# Expressing Derivative of Cable Tension Component

I am looking at Hibbeler's section on a `Cable Subjected to a Distributed Load' in Engineering Mechanics - Statics, Ed13, as shown in the attached images.  I am getting stuck deriving equation (7-7). I derive the horizontal equilibrium equation just fine;

$$|\vec{T} + \vec{\Delta T}| \cdot \cos(\theta + \Delta \theta) - |\vec{T}|\cdot \cos(\theta) = 0$$

I rearrange to describe horizontal tension component as a function of $\Delta x$ (given $\Delta T$ and $\Delta \theta$ are ultimately functions of $\Delta x$);

$$|\vec{T}|\cdot \cos(\theta) = |\vec{T} + \vec{\Delta T}|\cdot \cos(\theta + \Delta \theta)$$

Then I express the differential;

$$\frac{\Delta(|\vec{T}|\cdot \cos(\theta))}{\Delta x} = \frac{|\vec{T} + \vec{\Delta T}|\cdot \cos(\theta + \Delta \theta)}{\Delta x}$$

Then when I go to express the derivative, I come up with a limit which does not exist.

$$\frac{d(|\vec{T}|\cdot \cos(\theta))}{dx} = \lim_{\Delta x \to 0}\frac{|\vec{T} + \vec{\Delta T}|\cdot \cos(\theta + \Delta \theta)}{\Delta x}$$ Any pointers as to where my error is?
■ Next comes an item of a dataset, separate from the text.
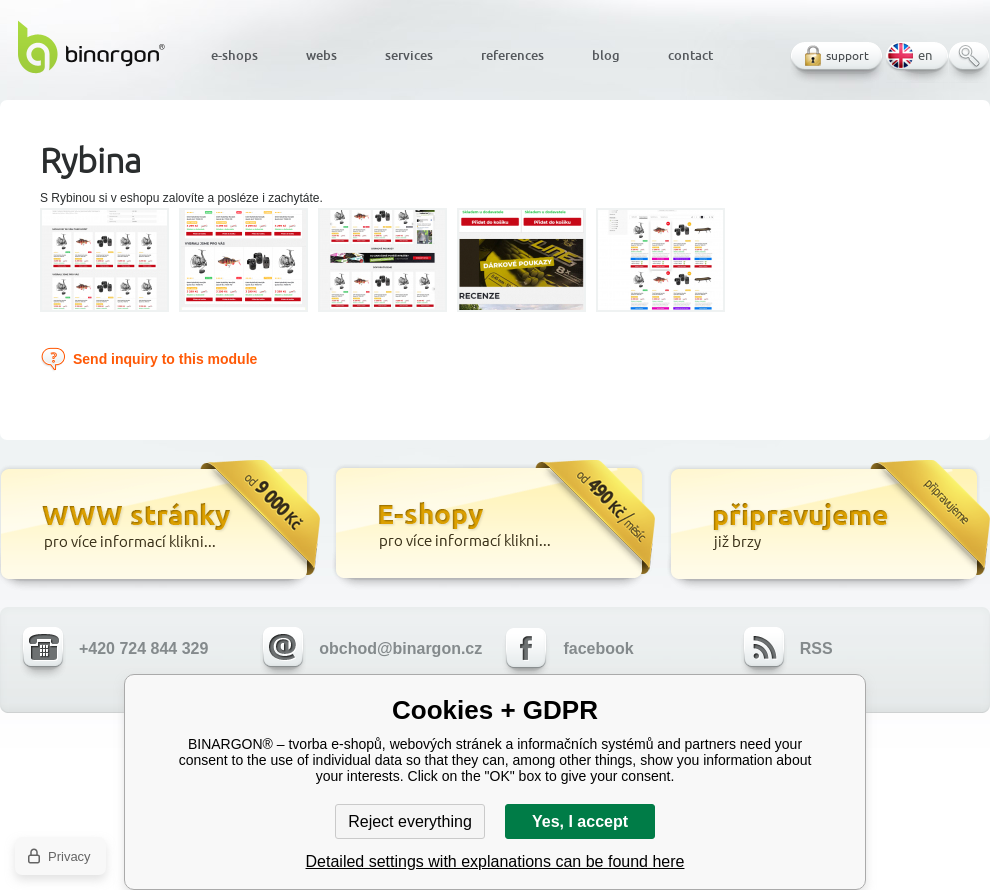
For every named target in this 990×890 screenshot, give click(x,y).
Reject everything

Appreciate any advice offered. Thanks.

• First of all use don't use vectors but scalars, as your book suggests. Then $T\cos\theta$ must be eliminated before diving by $\Delta x$.
– N74
Apr 22 '17 at 9:07
• Are you able to elaborate on this any further? I am taking the norm of the vector, which is a scalar. I don't see how I can eliminate $T\cos(\theta)$ before dividing by $\Delta x$? Apologies if I am missing something obvious. I tried to apply the sum angle identity but was unable to make anything cancel in the way you suggest. Apr 23 '17 at 5:24

First of all is better to use $T$ as a scalar and write: $$( {T} + {\Delta T})\cdot \cos(\theta + \Delta \theta) - {T}\cdot \cos(\theta) = 0$$ next expand the cosine: $$( {T} + {\Delta T})\cdot (\cos(\theta)\cos( \Delta \theta)- \sin(\theta)\sin( \Delta \theta) )- {T}\cdot \cos(\theta) = 0$$ and regroup: $${T} \cos(\theta)(\cos( \Delta \theta) -1) + {\Delta T}\cdot \cos(\theta)\cos( \Delta \theta)- (T+ \Delta T) (\sin(\theta)\sin( \Delta \theta) ) = 0$$ now we can divide and take the limit: $$\lim_{\Delta x \rightarrow 0} {T} \cos(\theta){(\cos( \Delta \theta) -1) \over \Delta \theta} {\Delta \theta \over \Delta x} + \lim_{\Delta x \rightarrow 0} {\Delta T \over \Delta x}\cdot \cos(\theta)\cos( \Delta \theta)- \lim_{\Delta x \rightarrow 0} (T+ \Delta T) \sin(\theta){\sin( \Delta \theta)\over \Delta \theta} {\Delta \theta \over \Delta x}= 0$$ I also introduced a couple of ${\Delta \theta \over \Delta \theta}$ where needed.
Now, remember that also $\Delta \theta$ and $\Delta T$ go to $0$, so the first limit is $0$, in the second $\cos \Delta \theta$ goes to $1$ and in the third we can neglect $\Delta T$, we remain with: $${d T \over d x}\cos \theta-T \sin \theta {d \theta \over d x}=0$$ that is the expression we were looking for.